Peru The Second Belaúnde Government, 1980-85
The return to democracy allowed Peruvians to choose
among
strongly left, strongly conservative, or
middle-of-the-road
parties. They chose Belaúnde and his party as the middle
road,
but it led nowhere. The Belaúnde government tried to
return the
economy to a more open system by reducing barriers to
imports,
implementing financial reforms intended to foster private
markets, and reversing the statist orientation of the
Velasco
system. But the new approach never had a chance to get
very far
because of a series of macroeconomic problems. On one
side, the
government was rightly concerned about continuing
inflation but
made the mistake of focusing the explanation on monetary
growth
arising from the export surplus it inherited at the start.
That
position made it seem undesirable to continue trying to
promote
exports and desirable to raise domestic spending and
imports.

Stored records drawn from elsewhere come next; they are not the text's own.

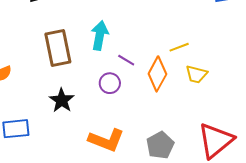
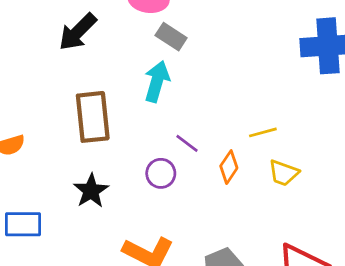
cyan arrow: (100, 35) -> (157, 81), moved
orange diamond: (157, 74) -> (229, 167), size x0.7

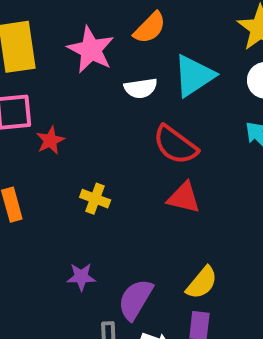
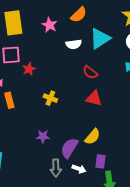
pink star: (91, 50) -> (50, 25), size x0.7
red semicircle: (175, 145) -> (90, 72), size x0.7
yellow semicircle: (202, 283) -> (93, 137), moved

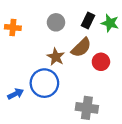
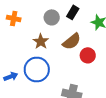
black rectangle: (88, 21) -> (73, 12), moved
brown star: (56, 57) -> (41, 41), moved

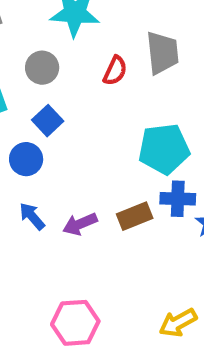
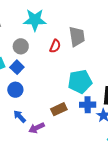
blue square: (48, 121) -> (17, 67), moved
brown rectangle: (135, 216) -> (59, 109), moved
purple arrow: (80, 224) -> (37, 128), moved

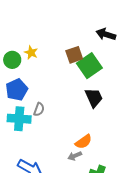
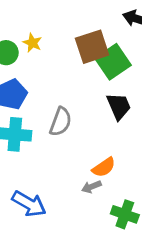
brown square: (74, 55) -> (92, 47), size x1.4
gray semicircle: (39, 109) -> (61, 122), moved, size x1.5

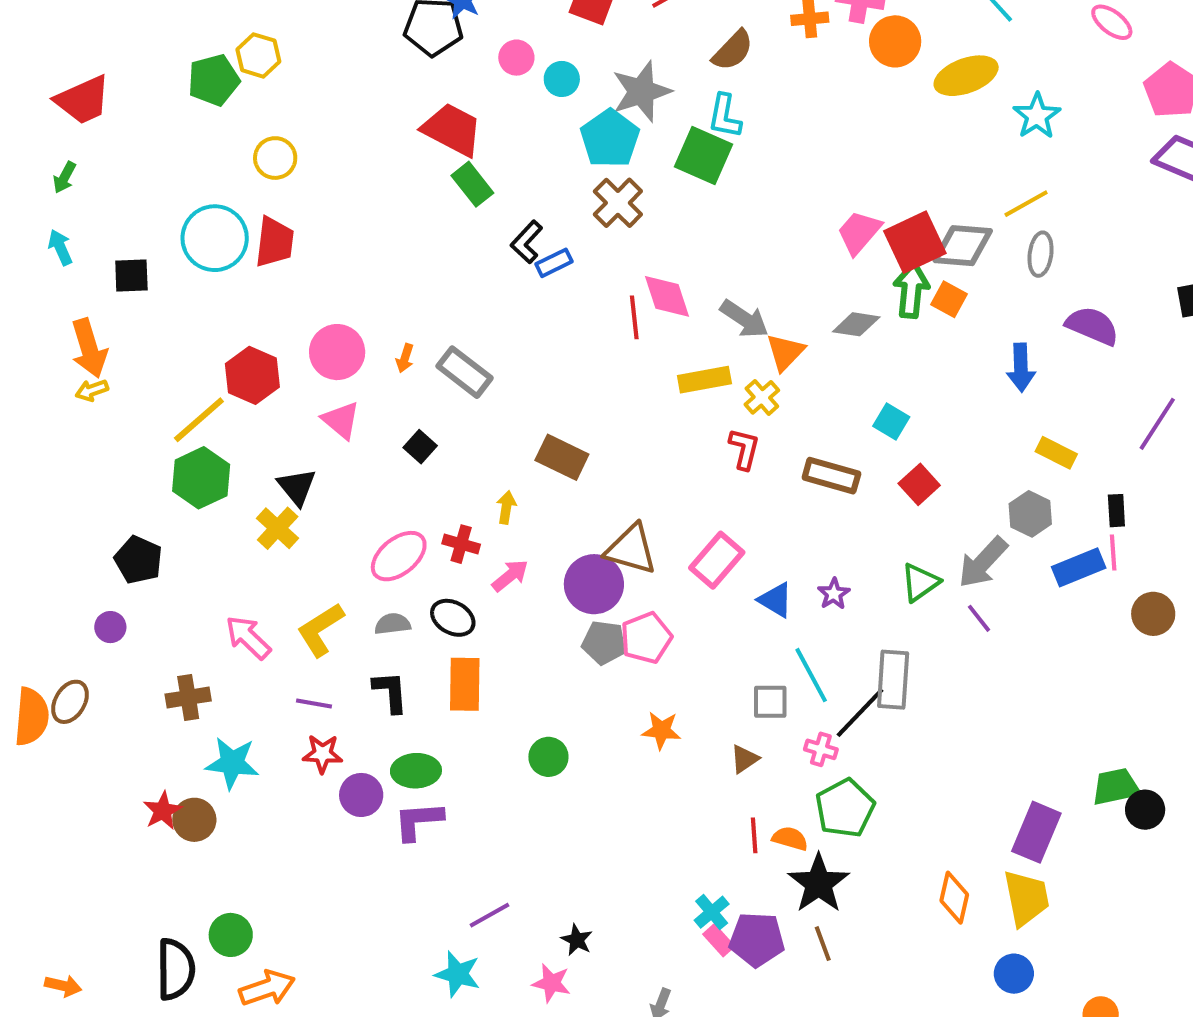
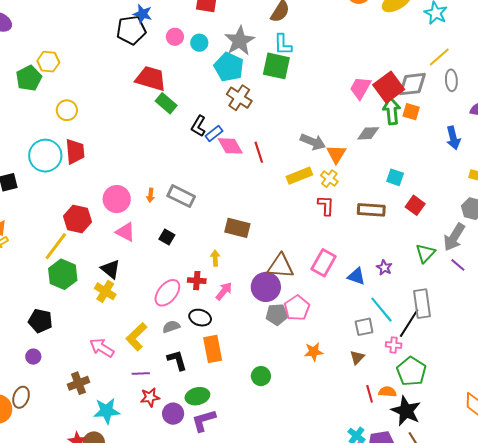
pink diamond: (667, 296) -> (230, 146), moved

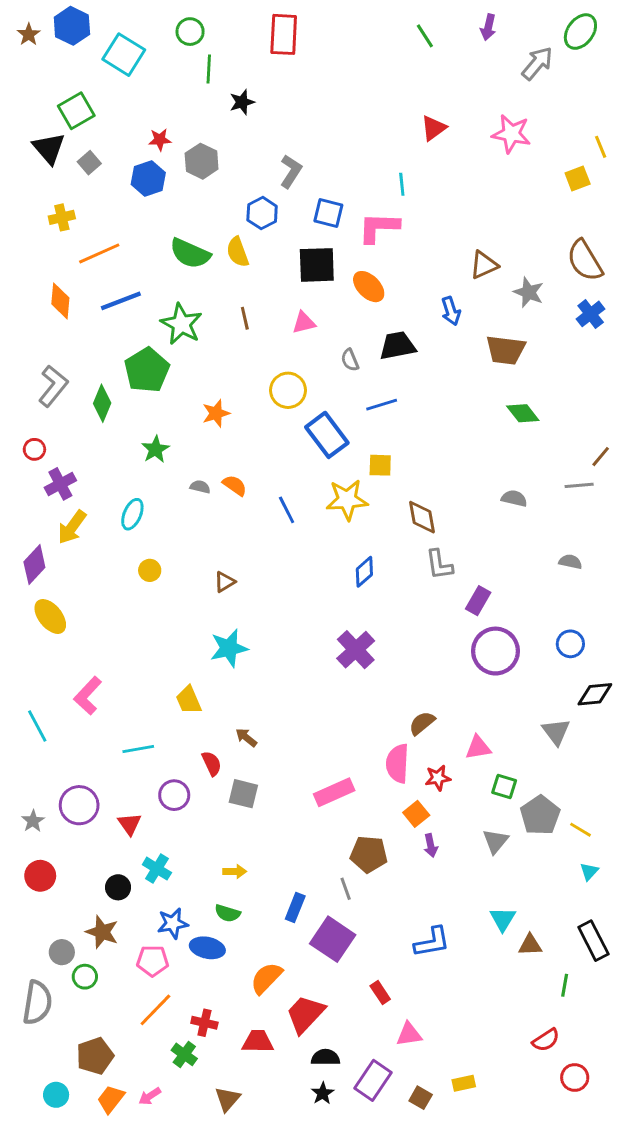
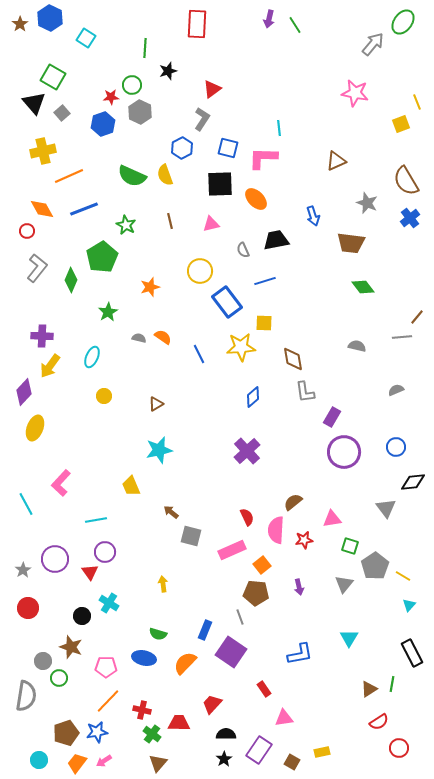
purple arrow: (488, 27) -> (269, 19), moved
green circle: (190, 32) -> (132, 85), moved
cyan square: (124, 55) -> (86, 38), size x0.7
green square: (76, 111) -> (53, 77), turned -30
red triangle: (434, 128) -> (212, 89), moved
yellow cross: (62, 217) -> (43, 151), size x1.4
brown triangle: (484, 265) -> (336, 161), moved
orange diamond: (60, 301) -> (42, 209), turned -35
green star: (181, 324) -> (126, 225), size x0.7
red circle: (34, 449) -> (27, 231), moved
purple cross: (60, 484) -> (42, 336), turned 30
gray semicircle: (570, 562) -> (396, 390), turned -35
yellow ellipse: (50, 616) -> (35, 428), turned 60
red semicircle: (212, 763) -> (247, 517), moved
gray square: (243, 794) -> (191, 536), moved
purple circle: (174, 795) -> (105, 552), moved
orange square: (416, 814) -> (262, 565), moved
yellow arrow: (235, 871) -> (163, 584), moved, turned -98
blue star: (173, 923) -> (97, 732), moved
brown triangle: (530, 945) -> (369, 689), moved, turned -30
orange semicircle: (266, 978) -> (185, 663), moved
red trapezoid: (305, 1014) -> (212, 704), size x0.7
green cross: (184, 1054) -> (152, 734), moved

On
the other side, President Belaúnde's personal and
political
objectives included using public investment actively to
develop
the interior of the country and to answer evident needs
for
improved infrastructure. Seeing the export surplus as the
key
macroeconomic source of imbalance, the government decided
to
eliminate it by removing import restrictions, slowing
nominal
devaluation to allow the real exchange rate to appreciate,
and
increasing government investment spending.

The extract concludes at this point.